The Apple Daily reported on October 31st that Li, a farmer living in Qingfu Town, Hanyuan County, said, “50,000 to 60,000 villagers in towns such as Qingfu Town, Dashu Town, Shunhe Town, who are affected by the project at Pubugou Power Station, protested outside the station Wednesday night. Villagers held banners such as “Overthrow corrupt officials!” Hoping to delay the operation of the dam, protesters braved the cold weather for two nights as temperatures dropped to 35 degrees.
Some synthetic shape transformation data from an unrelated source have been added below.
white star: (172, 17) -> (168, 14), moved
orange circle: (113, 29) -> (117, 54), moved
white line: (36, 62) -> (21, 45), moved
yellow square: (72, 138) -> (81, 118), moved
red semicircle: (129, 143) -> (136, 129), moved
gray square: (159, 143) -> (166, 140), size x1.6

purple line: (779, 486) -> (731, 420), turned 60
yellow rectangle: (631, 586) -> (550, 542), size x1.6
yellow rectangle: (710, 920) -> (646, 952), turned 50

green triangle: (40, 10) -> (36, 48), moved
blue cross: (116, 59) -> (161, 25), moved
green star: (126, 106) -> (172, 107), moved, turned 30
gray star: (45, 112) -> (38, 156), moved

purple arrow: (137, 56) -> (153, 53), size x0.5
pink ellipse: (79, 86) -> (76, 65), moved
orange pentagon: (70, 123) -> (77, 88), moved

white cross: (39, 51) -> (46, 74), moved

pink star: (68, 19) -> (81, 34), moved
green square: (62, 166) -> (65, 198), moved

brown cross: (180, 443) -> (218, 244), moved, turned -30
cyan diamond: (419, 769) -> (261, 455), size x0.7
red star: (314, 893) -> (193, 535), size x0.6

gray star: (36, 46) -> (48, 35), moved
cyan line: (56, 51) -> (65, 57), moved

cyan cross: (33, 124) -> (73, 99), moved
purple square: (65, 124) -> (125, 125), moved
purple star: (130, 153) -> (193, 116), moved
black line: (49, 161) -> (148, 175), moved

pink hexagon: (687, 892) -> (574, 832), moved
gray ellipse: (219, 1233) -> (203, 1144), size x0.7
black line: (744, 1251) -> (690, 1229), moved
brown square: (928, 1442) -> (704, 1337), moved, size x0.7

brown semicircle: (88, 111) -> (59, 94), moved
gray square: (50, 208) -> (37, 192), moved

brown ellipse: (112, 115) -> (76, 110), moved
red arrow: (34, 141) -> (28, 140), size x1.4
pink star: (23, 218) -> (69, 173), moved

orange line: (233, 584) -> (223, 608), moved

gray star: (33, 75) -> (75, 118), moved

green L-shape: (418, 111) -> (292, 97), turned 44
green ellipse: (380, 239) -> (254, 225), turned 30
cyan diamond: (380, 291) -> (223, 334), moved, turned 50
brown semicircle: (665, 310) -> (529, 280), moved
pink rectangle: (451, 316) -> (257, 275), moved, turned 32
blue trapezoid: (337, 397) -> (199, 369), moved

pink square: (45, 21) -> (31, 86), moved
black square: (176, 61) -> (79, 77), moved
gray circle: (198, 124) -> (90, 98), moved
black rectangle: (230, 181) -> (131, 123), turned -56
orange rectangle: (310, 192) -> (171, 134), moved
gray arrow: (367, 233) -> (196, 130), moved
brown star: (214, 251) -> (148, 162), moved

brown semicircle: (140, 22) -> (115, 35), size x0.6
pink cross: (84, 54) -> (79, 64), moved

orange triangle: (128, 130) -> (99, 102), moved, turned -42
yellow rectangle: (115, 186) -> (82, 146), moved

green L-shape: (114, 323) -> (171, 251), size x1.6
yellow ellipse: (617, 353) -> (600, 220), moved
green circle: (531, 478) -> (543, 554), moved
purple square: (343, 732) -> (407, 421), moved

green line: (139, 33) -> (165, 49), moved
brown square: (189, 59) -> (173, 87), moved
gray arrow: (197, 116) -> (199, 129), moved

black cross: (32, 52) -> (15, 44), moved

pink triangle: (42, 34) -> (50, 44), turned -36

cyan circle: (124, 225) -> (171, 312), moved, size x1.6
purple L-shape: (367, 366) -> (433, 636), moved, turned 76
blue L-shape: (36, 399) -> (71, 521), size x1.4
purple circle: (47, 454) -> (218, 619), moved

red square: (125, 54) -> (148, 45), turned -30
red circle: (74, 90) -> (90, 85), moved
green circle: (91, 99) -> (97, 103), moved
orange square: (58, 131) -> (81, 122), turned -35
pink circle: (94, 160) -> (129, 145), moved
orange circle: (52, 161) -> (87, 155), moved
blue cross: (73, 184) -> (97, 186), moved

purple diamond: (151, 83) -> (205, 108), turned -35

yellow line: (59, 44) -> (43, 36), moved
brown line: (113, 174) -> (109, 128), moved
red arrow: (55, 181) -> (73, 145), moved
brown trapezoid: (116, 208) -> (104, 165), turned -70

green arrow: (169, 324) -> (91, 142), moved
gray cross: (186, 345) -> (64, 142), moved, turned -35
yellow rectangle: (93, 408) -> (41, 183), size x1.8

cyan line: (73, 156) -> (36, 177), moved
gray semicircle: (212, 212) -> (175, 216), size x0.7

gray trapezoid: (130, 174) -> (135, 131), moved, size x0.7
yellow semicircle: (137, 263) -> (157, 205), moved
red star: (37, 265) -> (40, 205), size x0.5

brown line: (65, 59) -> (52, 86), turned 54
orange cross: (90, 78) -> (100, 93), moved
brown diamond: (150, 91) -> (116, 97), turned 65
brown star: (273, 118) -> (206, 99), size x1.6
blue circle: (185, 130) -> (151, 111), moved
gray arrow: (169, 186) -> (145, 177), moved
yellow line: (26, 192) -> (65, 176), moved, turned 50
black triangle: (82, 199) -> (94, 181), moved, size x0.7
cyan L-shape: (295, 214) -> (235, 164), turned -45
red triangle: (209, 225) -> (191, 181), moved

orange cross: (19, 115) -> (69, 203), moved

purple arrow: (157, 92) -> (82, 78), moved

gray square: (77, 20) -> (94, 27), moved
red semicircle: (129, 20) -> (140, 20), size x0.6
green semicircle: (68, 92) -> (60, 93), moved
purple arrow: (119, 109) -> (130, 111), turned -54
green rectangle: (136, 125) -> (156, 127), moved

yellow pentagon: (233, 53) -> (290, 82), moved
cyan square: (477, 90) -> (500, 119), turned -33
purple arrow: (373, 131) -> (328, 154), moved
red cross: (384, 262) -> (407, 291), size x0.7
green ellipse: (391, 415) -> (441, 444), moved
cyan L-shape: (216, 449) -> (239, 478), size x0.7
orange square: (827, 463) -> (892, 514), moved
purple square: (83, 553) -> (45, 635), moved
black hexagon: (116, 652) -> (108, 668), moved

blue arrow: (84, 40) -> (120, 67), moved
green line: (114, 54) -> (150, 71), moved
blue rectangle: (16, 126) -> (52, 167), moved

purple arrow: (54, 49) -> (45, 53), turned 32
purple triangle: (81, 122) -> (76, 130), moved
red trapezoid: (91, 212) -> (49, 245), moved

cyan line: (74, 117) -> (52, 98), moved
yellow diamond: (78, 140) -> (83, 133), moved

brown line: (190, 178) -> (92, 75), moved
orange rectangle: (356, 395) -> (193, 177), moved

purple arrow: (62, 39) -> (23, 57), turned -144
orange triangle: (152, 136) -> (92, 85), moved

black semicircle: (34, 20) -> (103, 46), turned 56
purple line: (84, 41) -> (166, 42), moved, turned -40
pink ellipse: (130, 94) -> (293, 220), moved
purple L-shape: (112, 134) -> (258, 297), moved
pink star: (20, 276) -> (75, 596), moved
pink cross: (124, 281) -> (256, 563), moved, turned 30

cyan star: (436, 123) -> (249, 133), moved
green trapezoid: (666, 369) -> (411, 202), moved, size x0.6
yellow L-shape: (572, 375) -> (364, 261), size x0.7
“At that time, a lot of armed police and public security guards arrived. A man started to argue with police after they assaulted a seventy year-old woman. He was struck with a brick by the police which caused his death,” said Li.

On the following two days, October 28 and 29th, nearly 100,000 farmers and students marched to the county administration building and damaged the government facility, causing the government offices to shut down. Authorities urgently mobilized over 10,000 armed police to Hanyuan County. In the conflict that ensued, at least seven armed police were injured and were all sent to Ganluo County hospital. This was because it was believed that the safety of the police officers would be compromised if they were sent to the Hanyuan county hospital near the demonstration site.